We woke up early this morning and gathered in front of B&B Santana. Getting ourselves ready in the golden sunlight we were ready to go by 7am. Following Adam's wheel through the crisp mountain air, we rode for less than 3km before we hit our first short but steep climb of the day. The group split almost straight away. Only a few of the guys could follow the wheel of Adam through the lower sections, as he and Albert effortlessly pulled away up the road disappearing into the forest. The rest of us struggled over the steep sections, 14% gradients at some points, finding a pace we could handle. We stopped at the top of the climb and turned around to a view of the snow capped mountains of Hakuba behind us. It was an awesome sight.

After regrouping at the top we passed through a short mountain tunnel before riding down the other side of the mountain. It was a long, fast and technical descent. Adam led the way through narrow roads and sharp corners. The group strung out in a long line as we whizzed down the side of the mountain, passing small villages and rice fields for the next 30km. At the bottom of the valley we reached the city of Nagano, which we had to pass through to get to our next set of mountains to climb. There was no other way around the city except straight through but the traffic was not as bad as we had expected and we reached the other side of the city faster than anticipated. We briefly stopped at a 7-11 in Suzaka to refuel before taking on the biggest climb of the trip.

By the time we set off from the 7-11 convenience store it was late morning and the weather was now sunny and getting quite hot. The road immediately started to rise as we rode through the outskirts of Nagano, making our way towards the mountains. We rode a steady 6km incline through town roads before we would even reach the road that would take us up the Sugadaira Climb. Officially a 12km to pass over the top from the bottom, it was more like 18km of uphill from when we started at the bottom at the 7-11 in Suzaka. We reached the foot of the mountain and the group began to separate again. We rode up in small bunches of 2s and 3s and at times on our own. The wide road snaked its way up into the distance with large sweeping hairpins cropping up from time to time. Being a main road we encountered cars and trucks from time to time but the road was so wide it did not cause an issues with the traffic easily able to pass by as we slowly battled our way up the road. We reached the top approximately 45 minutes later and in desperate need to rehydrate. It was really hot.

After filling up our water bottles and taking in some energy bars we started the 10km descent before tackling the next climb of the day, the Torri Pass. Similar in difficulty to the Sugadaira climb but much shorter in length at 5km. The previous 12km climb did not completely drain us but the Torri Pass had us digging deeper to get to the top. We stopped in the shade of the trees at the top of the mountain. It was a short but welcomed reprieve from the sun as we regrouped before the straight descent down the otherside.

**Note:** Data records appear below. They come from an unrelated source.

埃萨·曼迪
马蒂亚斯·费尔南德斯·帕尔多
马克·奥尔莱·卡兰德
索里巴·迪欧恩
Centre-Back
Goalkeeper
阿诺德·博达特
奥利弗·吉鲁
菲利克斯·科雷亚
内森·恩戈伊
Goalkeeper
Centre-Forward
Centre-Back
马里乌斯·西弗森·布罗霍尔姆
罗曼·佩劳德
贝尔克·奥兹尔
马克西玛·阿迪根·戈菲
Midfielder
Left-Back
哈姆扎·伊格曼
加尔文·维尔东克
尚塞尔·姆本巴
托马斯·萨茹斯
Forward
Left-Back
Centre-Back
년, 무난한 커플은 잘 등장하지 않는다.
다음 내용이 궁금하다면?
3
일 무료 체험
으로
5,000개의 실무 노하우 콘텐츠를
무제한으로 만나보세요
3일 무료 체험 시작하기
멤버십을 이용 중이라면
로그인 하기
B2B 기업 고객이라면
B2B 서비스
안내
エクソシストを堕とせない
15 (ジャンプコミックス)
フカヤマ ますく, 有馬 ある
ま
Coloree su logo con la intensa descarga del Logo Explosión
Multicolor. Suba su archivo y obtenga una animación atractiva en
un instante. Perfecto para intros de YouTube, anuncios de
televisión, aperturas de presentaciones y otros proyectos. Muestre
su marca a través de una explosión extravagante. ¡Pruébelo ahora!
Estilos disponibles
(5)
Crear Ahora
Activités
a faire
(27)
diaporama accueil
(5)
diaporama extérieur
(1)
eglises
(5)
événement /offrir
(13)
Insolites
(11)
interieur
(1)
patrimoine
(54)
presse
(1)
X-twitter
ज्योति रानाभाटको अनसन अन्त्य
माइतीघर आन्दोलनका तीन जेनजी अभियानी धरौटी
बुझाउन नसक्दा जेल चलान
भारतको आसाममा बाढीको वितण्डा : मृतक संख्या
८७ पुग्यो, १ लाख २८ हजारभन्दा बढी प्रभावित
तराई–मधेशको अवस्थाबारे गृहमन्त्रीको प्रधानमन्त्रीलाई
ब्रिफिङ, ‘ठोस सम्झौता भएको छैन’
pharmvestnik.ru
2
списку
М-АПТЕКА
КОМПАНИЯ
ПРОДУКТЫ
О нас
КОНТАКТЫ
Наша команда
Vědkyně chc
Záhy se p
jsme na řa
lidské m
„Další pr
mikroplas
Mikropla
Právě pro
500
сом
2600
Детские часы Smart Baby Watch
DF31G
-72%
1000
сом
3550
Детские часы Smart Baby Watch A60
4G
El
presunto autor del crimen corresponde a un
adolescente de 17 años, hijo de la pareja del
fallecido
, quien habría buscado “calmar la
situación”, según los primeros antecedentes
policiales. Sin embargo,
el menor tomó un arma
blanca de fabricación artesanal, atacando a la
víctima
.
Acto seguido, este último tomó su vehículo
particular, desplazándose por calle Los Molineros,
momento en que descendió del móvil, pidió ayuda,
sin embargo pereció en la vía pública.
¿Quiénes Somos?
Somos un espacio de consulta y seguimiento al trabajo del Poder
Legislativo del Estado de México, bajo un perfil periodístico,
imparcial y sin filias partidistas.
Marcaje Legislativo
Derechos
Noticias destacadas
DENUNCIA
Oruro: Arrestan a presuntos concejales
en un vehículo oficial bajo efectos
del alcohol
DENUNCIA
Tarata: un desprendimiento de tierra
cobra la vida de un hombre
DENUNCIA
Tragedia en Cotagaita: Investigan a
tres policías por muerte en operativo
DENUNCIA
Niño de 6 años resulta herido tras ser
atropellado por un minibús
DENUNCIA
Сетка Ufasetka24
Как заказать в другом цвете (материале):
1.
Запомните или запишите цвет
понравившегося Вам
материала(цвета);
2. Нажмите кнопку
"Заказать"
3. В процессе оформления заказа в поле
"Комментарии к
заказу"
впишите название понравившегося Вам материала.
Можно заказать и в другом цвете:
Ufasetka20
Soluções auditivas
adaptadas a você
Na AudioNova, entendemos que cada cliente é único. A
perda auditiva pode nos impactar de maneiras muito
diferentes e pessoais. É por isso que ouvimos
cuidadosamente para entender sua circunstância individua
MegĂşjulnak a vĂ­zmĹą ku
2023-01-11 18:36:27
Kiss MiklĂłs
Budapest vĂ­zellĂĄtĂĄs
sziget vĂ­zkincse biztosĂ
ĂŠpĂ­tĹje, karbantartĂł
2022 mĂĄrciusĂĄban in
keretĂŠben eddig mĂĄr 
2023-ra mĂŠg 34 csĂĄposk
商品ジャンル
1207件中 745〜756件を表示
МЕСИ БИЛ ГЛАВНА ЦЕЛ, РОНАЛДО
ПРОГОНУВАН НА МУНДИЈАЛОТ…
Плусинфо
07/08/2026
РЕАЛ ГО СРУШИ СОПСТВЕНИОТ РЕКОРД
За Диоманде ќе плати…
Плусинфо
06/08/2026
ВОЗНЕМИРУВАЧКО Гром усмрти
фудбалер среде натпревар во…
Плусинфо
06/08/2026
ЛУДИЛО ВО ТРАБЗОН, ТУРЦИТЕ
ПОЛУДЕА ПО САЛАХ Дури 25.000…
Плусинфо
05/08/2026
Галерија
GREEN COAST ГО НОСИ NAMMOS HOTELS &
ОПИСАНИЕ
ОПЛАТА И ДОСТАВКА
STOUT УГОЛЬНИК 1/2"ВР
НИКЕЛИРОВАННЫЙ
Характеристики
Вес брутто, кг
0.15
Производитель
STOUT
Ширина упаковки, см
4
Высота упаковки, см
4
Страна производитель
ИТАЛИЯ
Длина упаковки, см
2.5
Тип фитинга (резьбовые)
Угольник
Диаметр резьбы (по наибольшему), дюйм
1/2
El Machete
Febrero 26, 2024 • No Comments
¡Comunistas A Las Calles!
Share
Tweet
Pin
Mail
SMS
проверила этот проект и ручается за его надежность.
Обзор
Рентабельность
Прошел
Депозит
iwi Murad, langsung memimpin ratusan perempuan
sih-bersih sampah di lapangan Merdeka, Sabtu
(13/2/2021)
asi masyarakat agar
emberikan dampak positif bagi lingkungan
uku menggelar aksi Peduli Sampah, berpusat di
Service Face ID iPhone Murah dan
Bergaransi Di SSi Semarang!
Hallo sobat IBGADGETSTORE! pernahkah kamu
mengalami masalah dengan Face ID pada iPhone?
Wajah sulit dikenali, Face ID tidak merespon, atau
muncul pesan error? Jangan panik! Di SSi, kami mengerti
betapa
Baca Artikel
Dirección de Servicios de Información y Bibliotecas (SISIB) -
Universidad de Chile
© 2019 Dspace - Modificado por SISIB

Having covered 100km we stopped for lunch at a 7-11 in Ozasa, half way down the continuous downhill roads we had been following. We had become accustomed to long 1 to 1.5 hour lunches in restaurants on the previous 3 days and a 7-11 pit stop was not our preferred option. With not many places available to eat in the area and not having the luxury of stopping for an hour for lunch today we made do with what the 7-11 had to offer. Having said this, the convenience stores in Japan are stocked with some pretty good food. Sushi, rice balls, udon, and other hot Japanese food are all available. It even tastes pretty good and was definitely a lot more appetizing in comparison to the hot dogs and meat pies you can find at convenience stores back home in Australia. We sat in the shade outside the 7-11 and filled up on various sushi or other rice based dishes.

Before too long we were back on the bike, cruising downhill through various towns, passing through loads of mountain tunnels and over large bridges above the valley below. Halfway through a 2.5km tunnel, the longest one we would ride through on the trip, Bob punctured. It was quite possibly the worst place to get a flat tyre and was a stark comparison to where Ben puncture outside the Olympic stadium on Day 1. The pollution and noise in the tunnel was horrible and we were glad to get of there as soon as possible. There was a noticeable change in the terrain as we got closer to Blue Monkey Lodge in Yubiso. The mountains weren’t quite as big and spectacular but instead became much more short and steep. The mountains now felt like the were tightly compressed together with little to no flat space around us. After a 40km undulating descent we reached the town of Nakanojo and a large Shrine. It was situated just outside the town and in the middle of the woods. We walked around the shrine in the cooling shade of the tall trees for a while, taking photos and just enjoying a bit of time off the bike and out of the heat.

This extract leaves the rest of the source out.